• [TASK]: The records that follow must be repeated exactly, minus the images.
■ ■ ■ ■
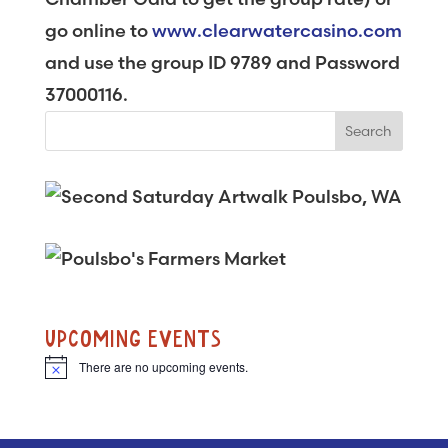
go online to
www.clearwatercasino.com
and use the group ID 9789 and Password
37000116.
UPCOMING EVENTS
There are no upcoming events.
N
o
t
i
c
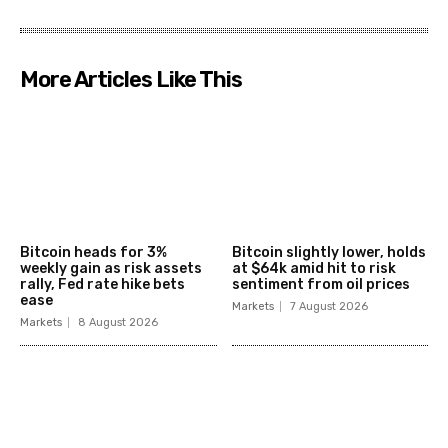
More Articles Like This
Bitcoin heads for 3%
Bitcoin slightly lower, holds
weekly gain as risk assets
at $64k amid hit to risk
rally, Fed rate hike bets
sentiment from oil prices
ease
Markets
7 August 2026
Markets
8 August 2026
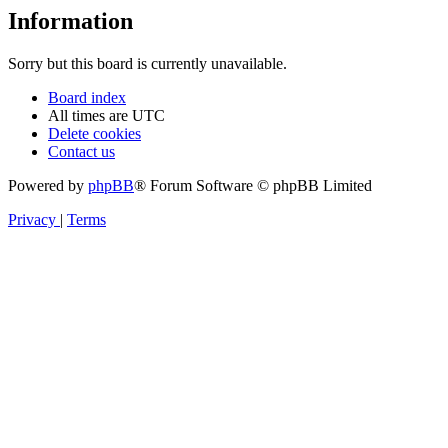
Information
Sorry but this board is currently unavailable.
Board index
All times are
UTC
Delete cookies
Contact us
Powered by
phpBB
® Forum Software © phpBB Limited
Privacy
|
Terms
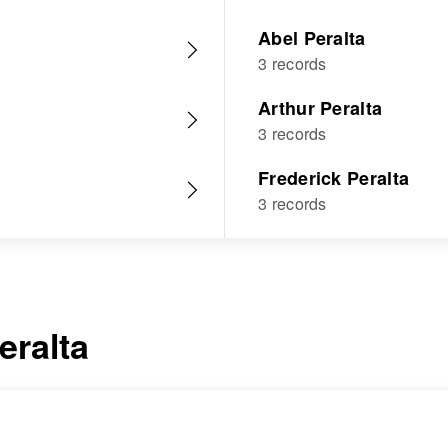
Abel Peralta
3 records
Arthur Peralta
3 records
Frederick Peralta
3 records
eralta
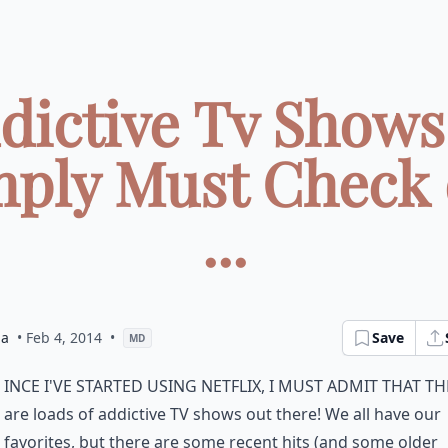
ddictive Tv Shows
mply Must Check 
...
la
• Feb 4, 2014
•
Save
MD
ince I've started using Netflix, I must admit that t
are loads of addictive TV shows out there! We all have our
favorites, but there are some recent hits (and some older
■ ■ ■ ■
• [YOUR SOLUTION]:
go online to
www.clearwatercasino.com
and use the group ID 9789 and Password
37000116.
UPCOMING EVENTS
There are no upcoming events.
N
o
t
i
c
More Articles Like This
Bitcoin heads for 3%
Bitcoin slightly lower, holds
weekly gain as risk assets
at $64k amid hit to risk
rally, Fed rate hike bets
sentiment from oil prices
ease
Markets
7 August 2026
Markets
8 August 2026
Information
Sorry but this board is currently unavailable.
Board index
All times are
UTC
Delete cookies
Contact us
Powered by
phpBB
® Forum Software © phpBB Limited
Privacy
|
Terms
Abel Peralta
3 records
Arthur Peralta
3 records
Frederick Peralta
3 records
eralta
ddictive Tv Shows
mply Must Check 
...
la
• Feb 4, 2014
•
Save
MD
ince I've started using Netflix, I must admit that t
are loads of addictive TV shows out there! We all have our
favorites, but there are some recent hits (and some older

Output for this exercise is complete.